Your goal:
Which lines in the records below include the word "advocacy"? Report each of them in full.

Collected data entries
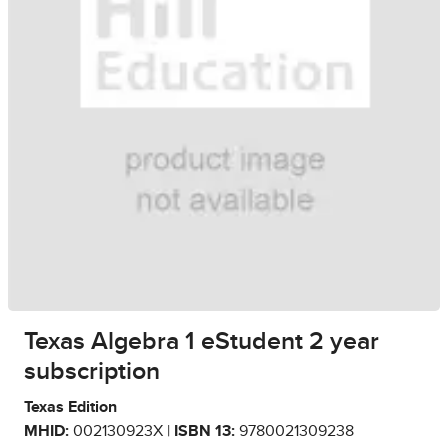
Texas Algebra 1 eStudent 2 year
subscription
Texas Edition
MHID:
002130923X |
ISBN 13:
9780021309238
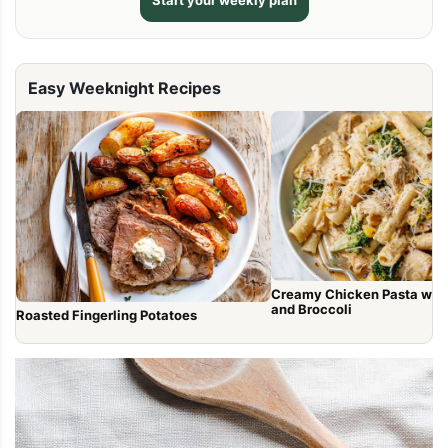
Start your weekly plan
Easy Weeknight Recipes
Creamy Chicken Pasta wit
and Broccoli
Roasted Fingerling Potatoes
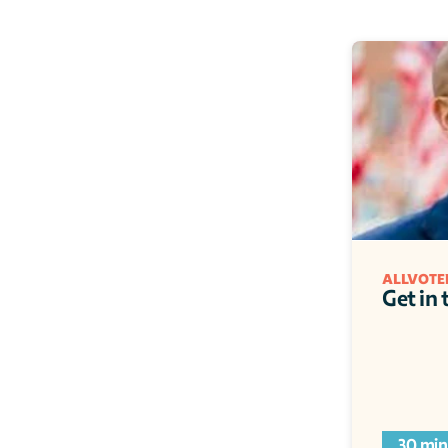
ALLVOTE
Get in
30 min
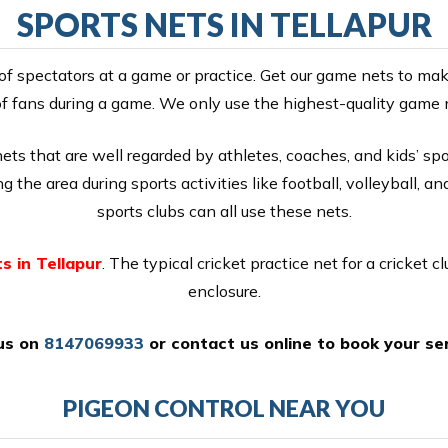
SPORTS NETS IN TELLAPUR
of spectators at a game or practice. Get our game nets to mak
f fans during a game. We only use the highest-quality game 
s that are well regarded by athletes, coaches, and kids’ spor
 the area during sports activities like football, volleyball, an
sports clubs can all use these nets.
s in Tellapur
. The typical cricket practice net for a cricket cl
enclosure.
 us on
8147069933
or
contact us online
to book your ser
PIGEON CONTROL NEAR YOU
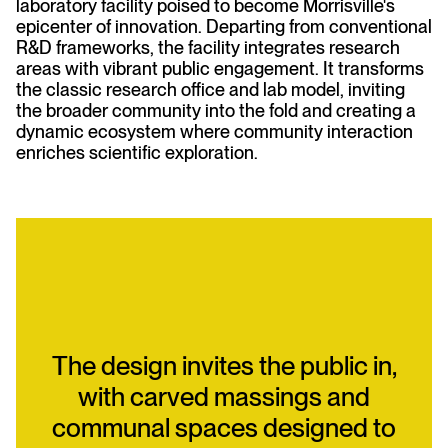
laboratory facility poised to become Morrisville's
epicenter of innovation. Departing from conventional
R&D frameworks, the facility integrates research
areas with vibrant public engagement. It transforms
the classic research office and lab model, inviting
the broader community into the fold and creating a
dynamic ecosystem where community interaction
enriches scientific exploration.
The design invites the public in,
with carved massings and
communal spaces designed to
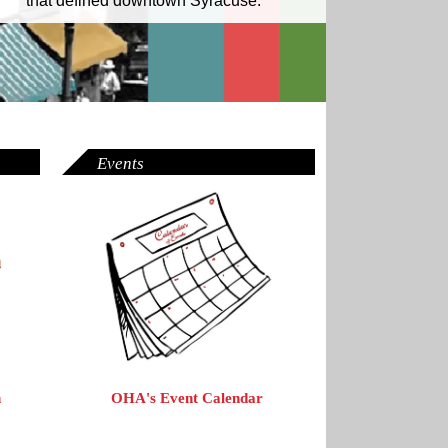
that defined downtown Syracuse.
Events
OHA's Event Calendar
n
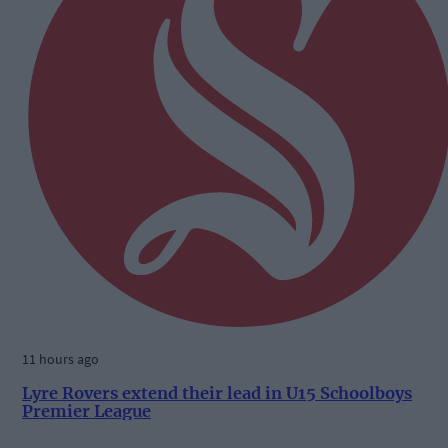
11 hours ago
Lyre Rovers extend their lead in U15 Schoolboys
Premier League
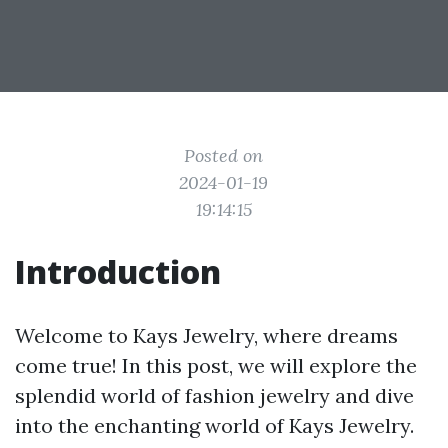
Posted on
2024-01-19
19:14:15
Introduction
Welcome to Kays Jewelry, where dreams
come true! In this post, we will explore the
splendid world of fashion jewelry and dive
into the enchanting world of Kays Jewelry.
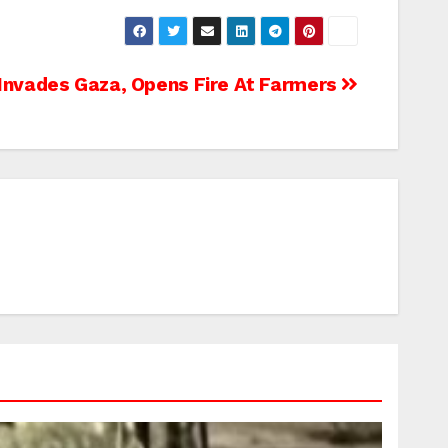
Invades Gaza, Opens Fire At Farmers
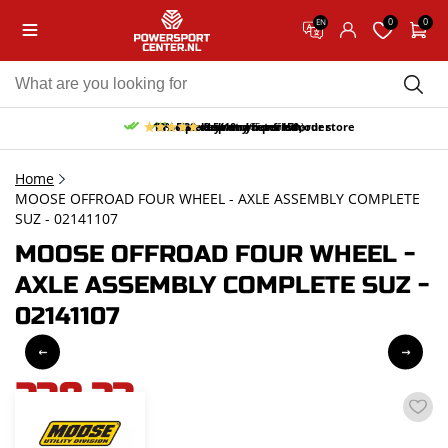
0
0
EN
10% discount on your first order
Free pick up and return in our store
Free delivery from 150,-
30-day return period
9.5/10
(65 reviews)
Home
MOOSE OFFROAD FOUR WHEEL - AXLE ASSEMBLY COMPLETE
SUZ - 02141107
MOOSE OFFROAD FOUR WHEEL -
AXLE ASSEMBLY COMPLETE SUZ -
02141107
238,33
incl. VAT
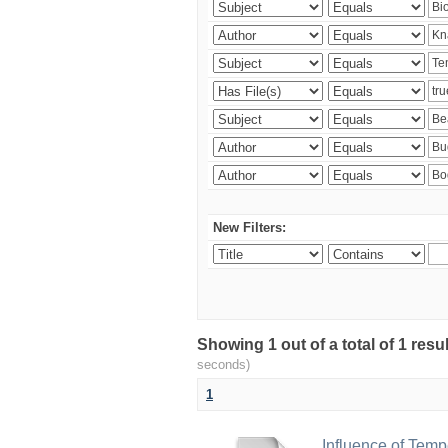
New Filters:
Showing 1 out of a total of 1 res
seconds)
1
Influence of Temp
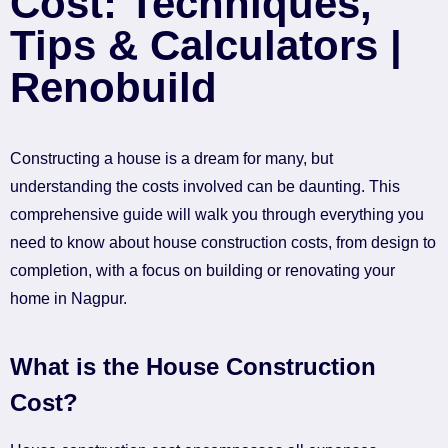
Cost: Techniques,
Tips & Calculators |
Renobuild
Constructing a house is a dream for many, but
understanding the costs involved can be daunting. This
comprehensive guide will walk you through everything you
need to know about house construction costs, from design to
completion, with a focus on building or renovating your
home in Nagpur.
What is the House Construction
Cost?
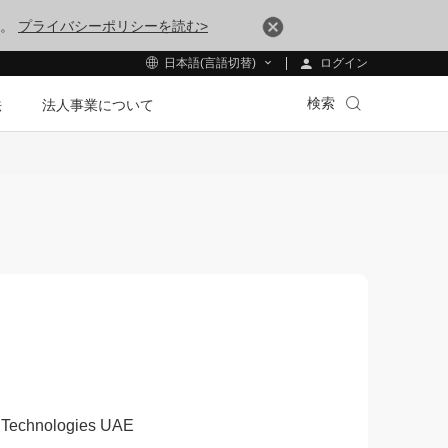
す。
プライバシーポリシーを読む>
ログイン
日本語(言語切替)
検索
法
法人事業について
ei Technologies UAE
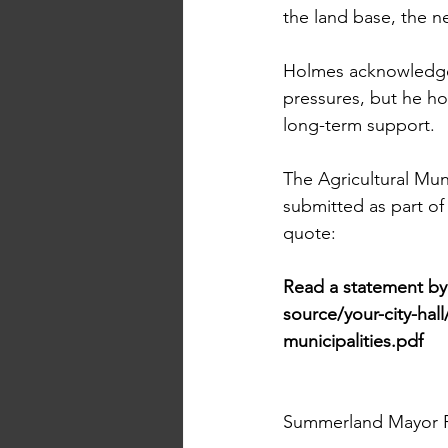
the land base, the net
Holmes acknowledged
pressures, but he ho
long-term support.
The Agricultural Muni
submitted as part of
quote:
Read a statement b
source/your-city-hal
municipalities.pdf
Summerland Mayor Pr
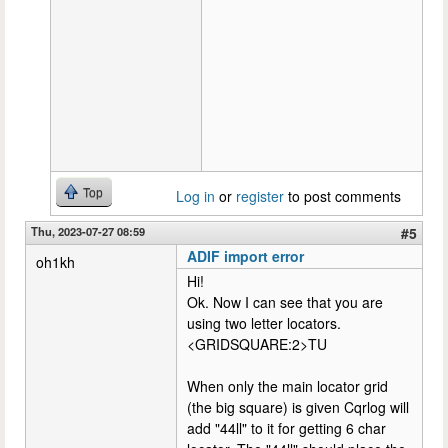
Top
Log in
or
register
to post comments
Thu, 2023-07-27 08:59
#5
ADIF import error
oh1kh
Hi!
Ok. Now I can see that you are
using two letter locators.
<GRIDSQUARE:2>TU
When only the main locator grid
(the big square) is given Cqrlog will
add "44ll" to it for getting 6 char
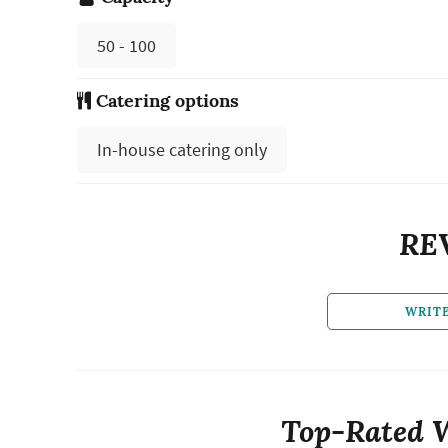
50 - 100
Catering options
In-house catering only
RE
WRIT
Top-Rated 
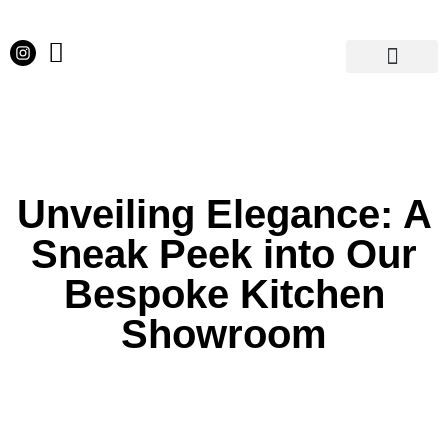
Our Projects
Latest News
English Kitchens
Virtual Showroom
Unveiling Elegance: A
Sneak Peek into Our
Bespoke Kitchen
Showroom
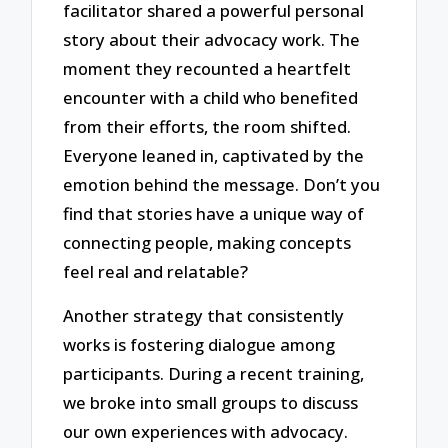
facilitator shared a powerful personal
story about their advocacy work. The
moment they recounted a heartfelt
encounter with a child who benefited
from their efforts, the room shifted.
Everyone leaned in, captivated by the
emotion behind the message. Don’t you
find that stories have a unique way of
connecting people, making concepts
feel real and relatable?
Another strategy that consistently
works is fostering dialogue among
participants. During a recent training,
we broke into small groups to discuss
our own experiences with advocacy.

Reply:
story about their advocacy work. The
our own experiences with advocacy.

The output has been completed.